If you are interested in becoming a midwife and you have not had previous experience of giving direct care to someone with health needs, it might be an advantage to organise some form of experience in this area before applying for a course and/or attending for interview. Some midwifery units will offer the facility for you to spend a few days observing the work that midwives undertake, but this is becoming increasingly uncommon where greater precautions are now taken to ensure the safety and security of women and their newborn babies.

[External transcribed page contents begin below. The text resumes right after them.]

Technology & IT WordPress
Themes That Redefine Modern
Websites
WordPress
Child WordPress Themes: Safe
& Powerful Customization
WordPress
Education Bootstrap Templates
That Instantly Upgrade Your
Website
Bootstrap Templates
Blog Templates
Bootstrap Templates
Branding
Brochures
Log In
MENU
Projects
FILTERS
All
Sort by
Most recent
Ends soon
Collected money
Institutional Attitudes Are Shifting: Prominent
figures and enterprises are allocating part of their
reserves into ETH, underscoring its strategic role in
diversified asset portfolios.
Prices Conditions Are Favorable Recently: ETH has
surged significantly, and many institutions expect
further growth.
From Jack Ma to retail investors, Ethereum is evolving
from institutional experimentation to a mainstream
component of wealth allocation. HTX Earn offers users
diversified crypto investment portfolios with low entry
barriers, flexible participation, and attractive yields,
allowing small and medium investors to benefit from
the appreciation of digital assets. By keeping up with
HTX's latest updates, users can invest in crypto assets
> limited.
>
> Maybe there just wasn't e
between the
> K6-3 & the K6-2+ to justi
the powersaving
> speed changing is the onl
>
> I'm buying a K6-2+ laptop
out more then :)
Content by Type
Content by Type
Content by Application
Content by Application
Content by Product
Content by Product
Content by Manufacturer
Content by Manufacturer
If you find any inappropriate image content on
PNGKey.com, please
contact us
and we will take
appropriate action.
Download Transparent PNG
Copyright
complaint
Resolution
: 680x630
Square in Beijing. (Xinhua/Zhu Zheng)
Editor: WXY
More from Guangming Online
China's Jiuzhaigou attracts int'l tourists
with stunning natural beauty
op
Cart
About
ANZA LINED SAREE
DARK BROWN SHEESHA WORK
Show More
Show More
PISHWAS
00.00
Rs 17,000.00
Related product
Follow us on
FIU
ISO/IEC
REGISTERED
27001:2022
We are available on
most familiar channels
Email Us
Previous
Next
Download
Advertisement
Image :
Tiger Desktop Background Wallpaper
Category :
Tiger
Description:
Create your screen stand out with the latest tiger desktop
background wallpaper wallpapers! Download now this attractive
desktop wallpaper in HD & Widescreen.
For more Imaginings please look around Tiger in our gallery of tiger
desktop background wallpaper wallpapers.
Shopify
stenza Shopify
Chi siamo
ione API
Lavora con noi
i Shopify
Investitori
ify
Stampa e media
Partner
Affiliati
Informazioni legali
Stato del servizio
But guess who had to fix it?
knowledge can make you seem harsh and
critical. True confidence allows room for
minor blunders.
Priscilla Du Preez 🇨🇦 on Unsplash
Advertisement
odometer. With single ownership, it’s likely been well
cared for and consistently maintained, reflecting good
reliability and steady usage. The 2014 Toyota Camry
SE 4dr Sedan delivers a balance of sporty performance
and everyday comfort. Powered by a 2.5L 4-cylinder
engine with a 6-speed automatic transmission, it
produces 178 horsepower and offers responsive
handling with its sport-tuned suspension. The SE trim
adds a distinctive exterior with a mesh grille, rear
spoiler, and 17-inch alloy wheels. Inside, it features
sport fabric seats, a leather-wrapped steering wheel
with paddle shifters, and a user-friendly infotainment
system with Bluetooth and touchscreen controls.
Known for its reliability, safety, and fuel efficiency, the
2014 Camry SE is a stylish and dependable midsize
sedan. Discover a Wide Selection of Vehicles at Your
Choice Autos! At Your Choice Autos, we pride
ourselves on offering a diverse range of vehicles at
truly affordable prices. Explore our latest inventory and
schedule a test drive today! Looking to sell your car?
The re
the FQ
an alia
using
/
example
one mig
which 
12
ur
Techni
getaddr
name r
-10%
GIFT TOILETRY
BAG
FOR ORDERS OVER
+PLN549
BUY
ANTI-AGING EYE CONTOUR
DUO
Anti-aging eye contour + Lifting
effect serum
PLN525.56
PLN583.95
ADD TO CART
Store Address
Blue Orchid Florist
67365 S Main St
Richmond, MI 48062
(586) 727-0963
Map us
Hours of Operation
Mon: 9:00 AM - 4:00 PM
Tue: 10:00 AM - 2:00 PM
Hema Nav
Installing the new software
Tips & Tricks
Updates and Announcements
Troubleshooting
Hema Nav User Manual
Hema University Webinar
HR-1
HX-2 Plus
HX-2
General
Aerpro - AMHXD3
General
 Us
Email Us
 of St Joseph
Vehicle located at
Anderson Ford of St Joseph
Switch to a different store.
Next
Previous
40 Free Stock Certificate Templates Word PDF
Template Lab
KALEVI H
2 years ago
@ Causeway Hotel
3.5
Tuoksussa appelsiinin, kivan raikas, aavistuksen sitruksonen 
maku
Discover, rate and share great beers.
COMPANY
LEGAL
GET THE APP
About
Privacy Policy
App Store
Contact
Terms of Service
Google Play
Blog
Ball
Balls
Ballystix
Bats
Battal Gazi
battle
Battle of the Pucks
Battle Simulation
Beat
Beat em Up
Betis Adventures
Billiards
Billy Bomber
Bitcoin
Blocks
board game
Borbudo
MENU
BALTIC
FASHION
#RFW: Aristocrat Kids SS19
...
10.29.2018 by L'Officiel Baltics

As an alternative, it may be helpful to contact your local maternity unit and ask if you can arrange to speak with one of the midwives about their role.
An alternative, if your personal circumstances would permit this, is to work as a Health Care Assistant (HCA) for a few months, even where the work is not primarily related to midwifery. This type of experience can help to demonstrate your interest and commitment towards becoming a midwife. It can also help you gain a better understanding of health care provision, as well as experience of working in the clinical environment, and as part of a wider multiprofessional team.
If that is not possible, public sector working such as finding out and getting involved in local support groups for women in pregnancy and for new mothers might also help with your application.
This advice is given in order for you to have an understanding of what constitutes care and support in a formal, statutory environment, such as the NHS, as well as those formed from community initiatives. It is important that you are aware that the role and responsibilities of qualified nurses are different from those of qualified midwives. This is quite a complicated issue which revolves around what the midwife is legally able to undertake on their own responsibility (‘professional autonomy’), without needing medical direction or consent.
Although this is changing in some areas of nursing practice, midwives consider that they have a different level of responsibility and so, it is never appropriate to refer to a midwife as a nurse or vice versa. What does need to be recognised however, is that nursing – as a form of care – will on occasions be undertaken by midwives. However, nurses are not legally approved to undertake midwifery care where this involves midwifery observations and direct clinical care to the woman and her baby.